**Entries shown**
--- START ---

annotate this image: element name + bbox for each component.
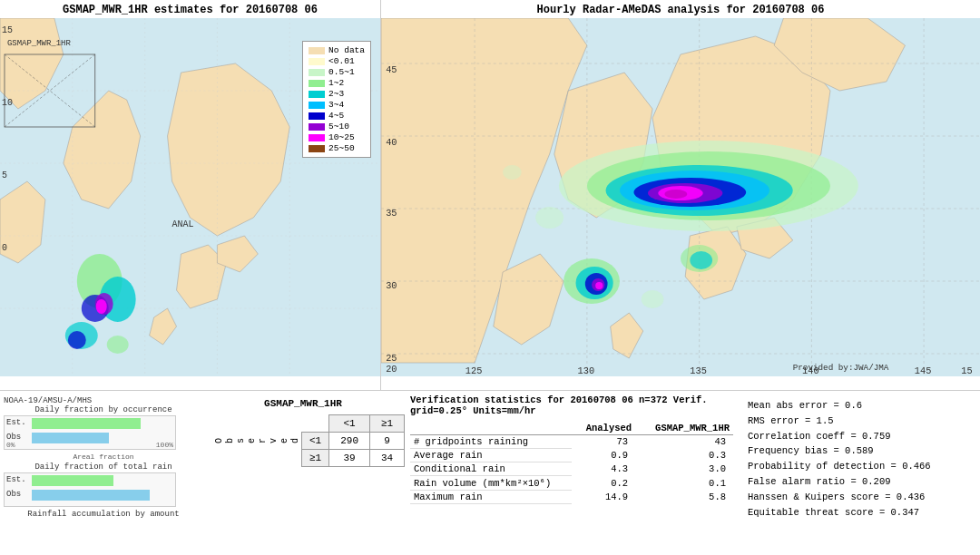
col-ge1: ≥1 (370, 415, 405, 433)
axis-start-1: 0% (6, 441, 15, 449)
legend-label-3-4: 3~4 (328, 100, 344, 110)
legend-label-2-3: 2~3 (328, 89, 344, 99)
row-analysed-4: 14.9 (572, 491, 635, 504)
svg-text:15: 15 (2, 25, 13, 35)
legend-10-25: 10~25 (309, 132, 365, 142)
svg-text:15: 15 (961, 366, 972, 376)
val-01: 9 (370, 433, 405, 450)
legend-color-lt001 (309, 58, 325, 65)
col-header-gsmap: GSMAP_MWR_1HR (635, 422, 733, 435)
legend-label-1-2: 1~2 (328, 78, 344, 88)
prob-of-detection: Probability of detection = 0.466 (748, 459, 969, 474)
chart1-label: Daily fraction by occurrence (4, 405, 203, 414)
right-map-title: Hourly Radar-AMeDAS analysis for 2016070… (381, 0, 980, 18)
legend-3-4: 3~4 (309, 100, 365, 110)
val-10: 39 (329, 450, 370, 467)
svg-point-68 (690, 251, 712, 269)
frequency-bias: Frequency bias = 0.589 (748, 443, 969, 459)
row-analysed-2: 4.3 (572, 462, 635, 476)
row-label-2: Conditional rain (410, 462, 572, 476)
areal-fraction-label: Areal fraction (4, 453, 203, 461)
val-00: 290 (329, 433, 370, 450)
verification-table: Analysed GSMAP_MWR_1HR # gridpoints rain… (410, 422, 733, 504)
svg-text:25: 25 (386, 354, 397, 364)
svg-text:20: 20 (386, 365, 397, 375)
legend-label-5-10: 5~10 (328, 122, 349, 131)
row-label-4: Maximum rain (410, 491, 572, 504)
row-label-1: Average rain (410, 449, 572, 462)
row-label-0: # gridpoints raining (410, 435, 572, 449)
bottom-left-charts: NOAA-19/AMSU-A/MHS Daily fraction by occ… (4, 394, 203, 551)
left-map-title: GSMAP_MWR_1HR estimates for 20160708 06 (0, 0, 380, 18)
svg-text:GSMAP_MWR_1HR: GSMAP_MWR_1HR (7, 39, 72, 48)
legend-label-10-25: 10~25 (328, 132, 355, 142)
ct-title: GSMAP_MWR_1HR (211, 398, 396, 409)
equitable-threat: Equitable threat score = 0.347 (748, 505, 969, 521)
row-analysed-0: 73 (572, 435, 635, 449)
legend-label-4-5: 4~5 (328, 111, 344, 121)
noaa-label: NOAA-19/AMSU-A/MHS (4, 396, 203, 405)
est-bar-1 (32, 418, 141, 429)
false-alarm-ratio: False alarm ratio = 0.209 (748, 474, 969, 490)
val-11: 34 (370, 450, 405, 467)
legend-color-1-2 (309, 80, 325, 87)
row-analysed-1: 0.9 (572, 449, 635, 462)
legend-color-10-25 (309, 134, 325, 141)
chart2-label: Daily fraction of total rain (4, 462, 203, 472)
legend-nodata: No data (309, 45, 365, 55)
correlation-coeff: Correlation coeff = 0.759 (748, 429, 969, 444)
verification-stats-panel: Verification statistics for 20160708 06 … (403, 394, 740, 551)
row-ge1: ≥1 (302, 450, 329, 467)
legend-25-50: 25~50 (309, 143, 365, 153)
legend-label-nodata: No data (328, 45, 365, 55)
legend-05-1: 0.5~1 (309, 67, 365, 77)
est-label-2: Est. (6, 475, 26, 484)
svg-point-22 (96, 299, 107, 314)
svg-point-66 (595, 282, 603, 289)
svg-text:45: 45 (386, 65, 397, 75)
left-map-area: No data <0.01 0.5~1 1~2 (0, 18, 380, 376)
chart3-label: Rainfall accumulation by amount (4, 510, 203, 519)
legend-1-2: 1~2 (309, 78, 365, 88)
row-analysed-3: 0.2 (572, 476, 635, 491)
row-gsmap-3: 0.1 (635, 476, 733, 491)
verification-title: Verification statistics for 20160708 06 … (410, 394, 733, 416)
est-label-1: Est. (6, 418, 26, 427)
rms-error: RMS error = 1.5 (748, 414, 969, 429)
legend-color-5-10 (309, 123, 325, 131)
legend-color-3-4 (309, 102, 325, 109)
legend-label-lt001: <0.01 (328, 56, 355, 66)
observed-axis-label: Observed (211, 438, 301, 443)
svg-text:35: 35 (386, 209, 397, 219)
svg-point-70 (642, 290, 664, 308)
legend-color-05-1 (309, 69, 325, 76)
row-gsmap-4: 5.8 (635, 491, 733, 504)
legend-2-3: 2~3 (309, 89, 365, 99)
main-container: GSMAP_MWR_1HR estimates for 20160708 06 … (0, 0, 980, 555)
svg-point-25 (107, 336, 129, 354)
svg-point-24 (68, 331, 86, 349)
mean-abs-error: Mean abs error = 0.6 (748, 398, 969, 414)
legend-label-05-1: 0.5~1 (328, 67, 355, 77)
svg-text:Provided by:JWA/JMA: Provided by:JWA/JMA (793, 363, 889, 373)
row-lt1: <1 (302, 433, 329, 450)
svg-text:130: 130 (578, 366, 595, 376)
axis-end-label: 100% (156, 441, 173, 449)
row-gsmap-2: 3.0 (635, 462, 733, 476)
svg-text:5: 5 (2, 170, 7, 180)
right-map-panel: Hourly Radar-AMeDAS analysis for 2016070… (381, 0, 980, 390)
obs-bar-2 (32, 490, 150, 501)
svg-point-61 (664, 190, 687, 199)
legend-lt001: <0.01 (309, 56, 365, 66)
svg-text:ANAL: ANAL (172, 219, 194, 229)
legend-color-2-3 (309, 91, 325, 98)
legend-4-5: 4~5 (309, 111, 365, 121)
contingency-table: <1 ≥1 <1 290 9 ≥1 39 34 (301, 414, 405, 467)
top-section: GSMAP_MWR_1HR estimates for 20160708 06 … (0, 0, 980, 390)
contingency-table-panel: GSMAP_MWR_1HR Observed <1 ≥1 <1 290 9 (203, 394, 403, 551)
row-gsmap-1: 0.3 (635, 449, 733, 462)
hanssen-kuipers: Hanssen & Kuipers score = 0.436 (748, 490, 969, 505)
row-label-3: Rain volume (mm*km²×10⁶) (410, 476, 572, 491)
svg-text:125: 125 (466, 366, 483, 376)
est-bar-2 (32, 475, 113, 486)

--- END ---

**Goal of the exercise**
Copy the listing above in full and exactly, but omit each picture that it holds.

**Problem solution**
annotate this image: element name + bbox for each component.
col-ge1: ≥1 (370, 415, 405, 433)
axis-start-1: 0% (6, 441, 15, 449)
legend-label-3-4: 3~4 (328, 100, 344, 110)
legend-label-2-3: 2~3 (328, 89, 344, 99)
row-analysed-4: 14.9 (572, 491, 635, 504)
svg-text:15: 15 (2, 25, 13, 35)
legend-10-25: 10~25 (309, 132, 365, 142)
svg-text:15: 15 (961, 366, 972, 376)
val-01: 9 (370, 433, 405, 450)
legend-color-lt001 (309, 58, 325, 65)
col-header-gsmap: GSMAP_MWR_1HR (635, 422, 733, 435)
legend-label-1-2: 1~2 (328, 78, 344, 88)
prob-of-detection: Probability of detection = 0.466 (748, 459, 969, 474)
chart1-label: Daily fraction by occurrence (4, 405, 203, 414)
right-map-title: Hourly Radar-AMeDAS analysis for 2016070… (381, 0, 980, 18)
legend-3-4: 3~4 (309, 100, 365, 110)
val-10: 39 (329, 450, 370, 467)
svg-point-68 (690, 251, 712, 269)
frequency-bias: Frequency bias = 0.589 (748, 443, 969, 459)
row-analysed-2: 4.3 (572, 462, 635, 476)
row-label-2: Conditional rain (410, 462, 572, 476)
areal-fraction-label: Areal fraction (4, 453, 203, 461)
val-00: 290 (329, 433, 370, 450)
verification-table: Analysed GSMAP_MWR_1HR # gridpoints rain… (410, 422, 733, 504)
svg-text:25: 25 (386, 354, 397, 364)
svg-text:20: 20 (386, 365, 397, 375)
legend-label-5-10: 5~10 (328, 122, 349, 131)
row-label-4: Maximum rain (410, 491, 572, 504)
row-label-1: Average rain (410, 449, 572, 462)
row-label-0: # gridpoints raining (410, 435, 572, 449)
bottom-left-charts: NOAA-19/AMSU-A/MHS Daily fraction by occ… (4, 394, 203, 551)
left-map-title: GSMAP_MWR_1HR estimates for 20160708 06 (0, 0, 380, 18)
svg-text:GSMAP_MWR_1HR: GSMAP_MWR_1HR (7, 39, 72, 48)
legend-label-10-25: 10~25 (328, 132, 355, 142)
ct-title: GSMAP_MWR_1HR (211, 398, 396, 409)
equitable-threat: Equitable threat score = 0.347 (748, 505, 969, 521)
row-analysed-0: 73 (572, 435, 635, 449)
legend-label-4-5: 4~5 (328, 111, 344, 121)
noaa-label: NOAA-19/AMSU-A/MHS (4, 396, 203, 405)
est-bar-1 (32, 418, 141, 429)
false-alarm-ratio: False alarm ratio = 0.209 (748, 474, 969, 490)
val-11: 34 (370, 450, 405, 467)
legend-color-1-2 (309, 80, 325, 87)
row-analysed-1: 0.9 (572, 449, 635, 462)
legend-color-10-25 (309, 134, 325, 141)
chart2-label: Daily fraction of total rain (4, 462, 203, 472)
legend-nodata: No data (309, 45, 365, 55)
correlation-coeff: Correlation coeff = 0.759 (748, 429, 969, 444)
verification-stats-panel: Verification statistics for 20160708 06 … (403, 394, 740, 551)
row-ge1: ≥1 (302, 450, 329, 467)
legend-25-50: 25~50 (309, 143, 365, 153)
legend-label-nodata: No data (328, 45, 365, 55)
legend-05-1: 0.5~1 (309, 67, 365, 77)
est-label-2: Est. (6, 475, 26, 484)
svg-point-22 (96, 299, 107, 314)
svg-point-66 (595, 282, 603, 289)
svg-text:45: 45 (386, 65, 397, 75)
left-map-area: No data <0.01 0.5~1 1~2 (0, 18, 380, 376)
chart3-label: Rainfall accumulation by amount (4, 510, 203, 519)
legend-1-2: 1~2 (309, 78, 365, 88)
row-analysed-3: 0.2 (572, 476, 635, 491)
row-gsmap-3: 0.1 (635, 476, 733, 491)
verification-title: Verification statistics for 20160708 06 … (410, 394, 733, 416)
est-label-1: Est. (6, 418, 26, 427)
rms-error: RMS error = 1.5 (748, 414, 969, 429)
legend-color-5-10 (309, 123, 325, 131)
legend-color-3-4 (309, 102, 325, 109)
legend-label-lt001: <0.01 (328, 56, 355, 66)
observed-axis-label: Observed (211, 438, 301, 443)
svg-text:35: 35 (386, 209, 397, 219)
svg-point-70 (642, 290, 664, 308)
legend-color-05-1 (309, 69, 325, 76)
row-gsmap-4: 5.8 (635, 491, 733, 504)
legend-2-3: 2~3 (309, 89, 365, 99)
main-container: GSMAP_MWR_1HR estimates for 20160708 06 … (0, 0, 980, 555)
svg-point-25 (107, 336, 129, 354)
svg-point-24 (68, 331, 86, 349)
mean-abs-error: Mean abs error = 0.6 (748, 398, 969, 414)
legend-label-05-1: 0.5~1 (328, 67, 355, 77)
svg-text:Provided by:JWA/JMA: Provided by:JWA/JMA (793, 363, 889, 373)
row-lt1: <1 (302, 433, 329, 450)
svg-text:130: 130 (578, 366, 595, 376)
axis-end-label: 100% (156, 441, 173, 449)
row-gsmap-2: 3.0 (635, 462, 733, 476)
svg-text:5: 5 (2, 170, 7, 180)
right-map-panel: Hourly Radar-AMeDAS analysis for 2016070… (381, 0, 980, 390)
obs-bar-2 (32, 490, 150, 501)
svg-point-61 (664, 190, 687, 199)
legend-lt001: <0.01 (309, 56, 365, 66)
svg-text:ANAL: ANAL (172, 219, 194, 229)
legend-color-2-3 (309, 91, 325, 98)
legend-4-5: 4~5 (309, 111, 365, 121)
contingency-table: <1 ≥1 <1 290 9 ≥1 39 34 (301, 414, 405, 467)
top-section: GSMAP_MWR_1HR estimates for 20160708 06 … (0, 0, 980, 390)
contingency-table-panel: GSMAP_MWR_1HR Observed <1 ≥1 <1 290 9 (203, 394, 403, 551)
row-gsmap-1: 0.3 (635, 449, 733, 462)
hanssen-kuipers: Hanssen & Kuipers score = 0.436 (748, 490, 969, 505)
row-label-3: Rain volume (mm*km²×10⁶) (410, 476, 572, 491)
svg-text:125: 125 (466, 366, 483, 376)
est-bar-2 (32, 475, 113, 486)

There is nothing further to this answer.